▶ HOW TO COMPLETE THIS TASK
Please give back every entry in full, word for word, but none of the pictures.
Start of Block
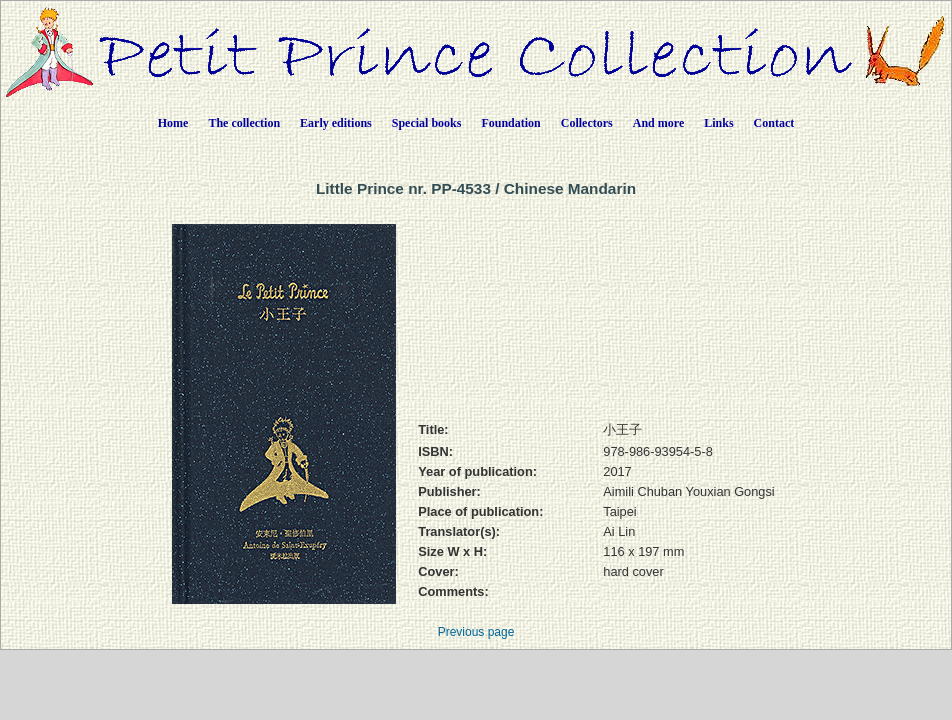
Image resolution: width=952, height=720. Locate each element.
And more (658, 123)
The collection (244, 123)
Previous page (476, 632)
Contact (774, 123)
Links (718, 123)
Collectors (587, 123)
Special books (427, 123)
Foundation (510, 123)
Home (173, 123)
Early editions (336, 123)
End of Block
▶ SOLUTION TO THE PROBLEM
Image resolution: width=952, height=720. Locate each element.
And more (658, 123)
The collection (244, 123)
Previous page (476, 632)
Contact (774, 123)
Links (718, 123)
Collectors (587, 123)
Special books (427, 123)
Foundation (510, 123)
Home (173, 123)
Early editions (336, 123)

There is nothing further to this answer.